He pushed the body away, taking manual control over the reactivated railgun, scanning the heat signatures near the native encampment. Whoever was in charge over there had brains, he'd give him that, but _Capital Star'_s sensor suite was far more powerful than any of the Pandoran satellites. Some of the native groupings had been lost to background noise, but he was able to isolate a few. He would only get a few shots before Hell's Gate figured out what he was up to, but it would serve to show his resolve, his willingness to do more than just bluff. His bodyguards were dead, though they had wounded the enemies greatly. But it wouldn't be enough to stop them, not now, not after they had come so far. He needed to buy their cooperation in the only manner left to him.

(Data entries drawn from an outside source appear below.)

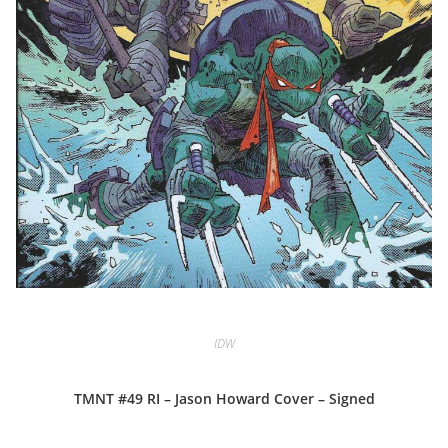
IDW
TMNT #49 RI – Jason Howard Cover – Signed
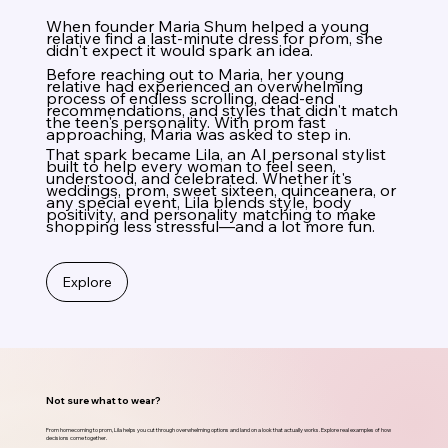
When founder Maria Shum helped a young
relative find a last-minute dress for prom, she
didn't expect it would spark an idea.
Before reaching out to Maria, her young
relative had experienced an overwhelming
process of endless scrolling, dead-end
recommendations, and styles that didn't match
the teen's personality. With prom fast
approaching, Maria was asked to step in.
That spark became Lila, an AI personal stylist
built to help every woman to feel seen,
understood, and celebrated. Whether it's
weddings, prom, sweet sixteen, quinceanera, or
any special event, Lila blends style, body
positivity, and personality matching to make
shopping less stressful—and a lot more fun.
Explore
Not sure what to wear?
From homecoming to prom, Lila helps you cut through overwhelming options and land on a look that actually works. Explore real examples of how
decisions come together.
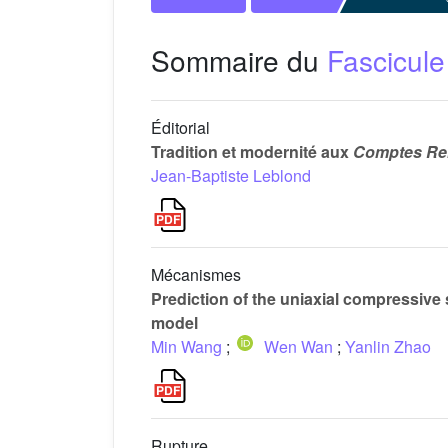
Sommaire du
Fascicule
Éditorial
Tradition et modernité aux
Comptes Ren
Jean-Baptiste Leblond
Mécanismes
Prediction of the uniaxial compressive 
model
Min Wang
;
Wen Wan
;
Yanlin Zhao
Rupture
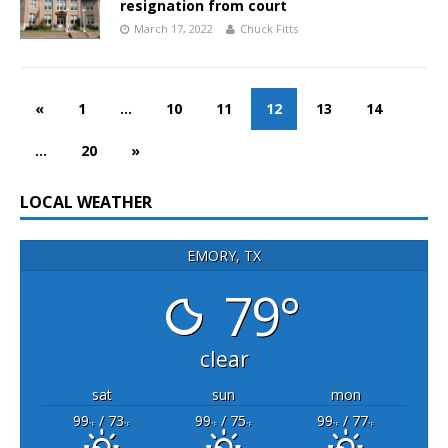
resignation from court
March 17, 2022
Chuck Fitts
«
1
…
10
11
12
13
14
…
20
»
LOCAL WEATHER
EMORY, TX
79°
clear
sat
sun
mon
99
/ 73
99
/ 75
99
/ 77
°F
°F
°F
°F
°F
°F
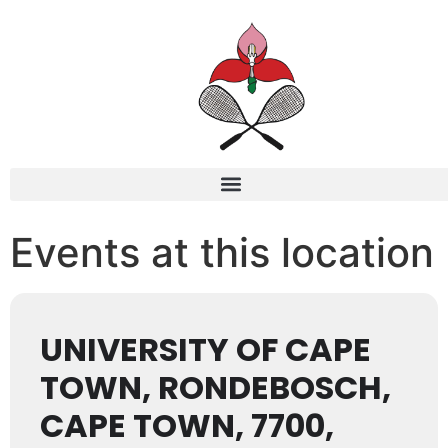
Events at this location
UNIVERSITY OF CAPE
TOWN, RONDEBOSCH,
CAPE TOWN, 7700,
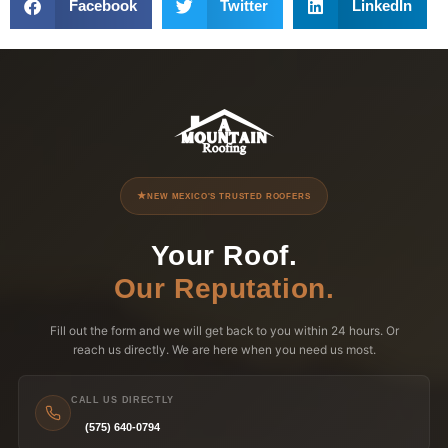
Facebook
Twitter
LinkedIn
NEW MEXICO'S TRUSTED ROOFERS
Your Roof.
Our Reputation.
Fill out the form and we will get back to you within 24 hours. Or
reach us directly. We are here when you need us most.
CALL US DIRECTLY
(575) 640-0794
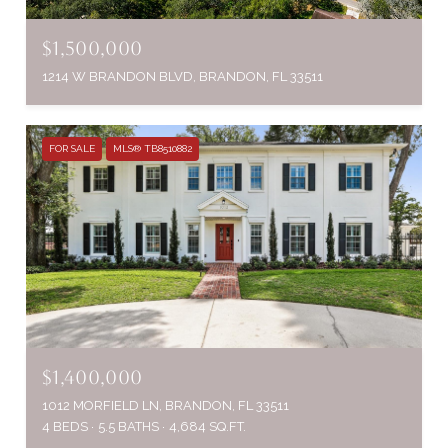
$1,500,000
1214 W BRANDON BLVD, BRANDON, FL 33511
FOR SALE
MLS® TB8510882
$1,400,000
1012 MORFIELD LN, BRANDON, FL 33511
4 BEDS
5.5 BATHS
4,684 SQ.FT.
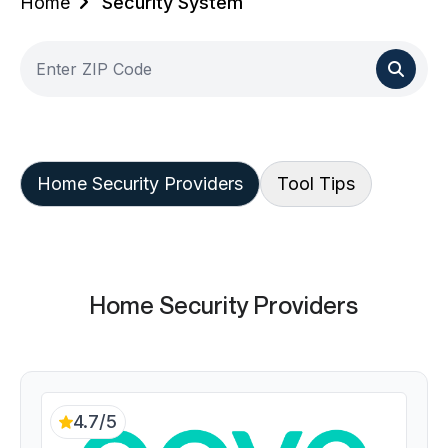
Home
Security System
Home Security Providers
Tool Tips
Home Security Providers
4.7/5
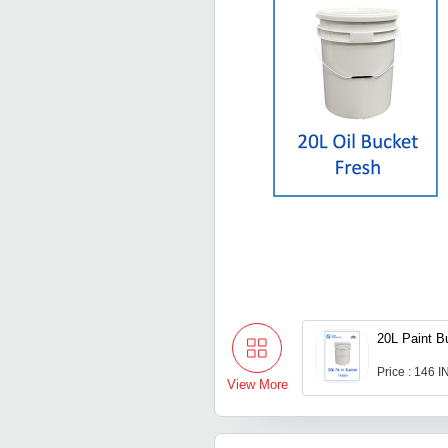
20L Paint B
Price : 146 
View More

The railgun belched out a mass round towards the surface, targeting a small group of natives on the surface. With atmospheric reentry and other factors, it wouldn't be as precise as he would have liked, but the law of averages would ensure one round or another would kill them. He only need a few dead bodies to prove his point, but part of him truly enjoyed this. It felt good to kill _something_ after so many defeats.

* * *

They would sleep in the tallest tree they could find, Pey'lal had decided. Norm went along with it, what else could he do? Her connection to the forest was incredibly strong, even among the Omaticaya. She knew where to go and what to do as if it were all pure instinct. Which, Norm supposed, it might very well be. Mankind had lost touch with some of those instincts as it had come to rely more on computers and machines, and he realized they had lost something in that exchange. Maybe it was just his Avatar body, or maybe he was relearning that atrophied human ability. In either case, he was beginning to feel it himself. He felt it when riding his _ikran _through the skies, when he achieved his first kill on the hunt and, he realized, whenever he hung around her.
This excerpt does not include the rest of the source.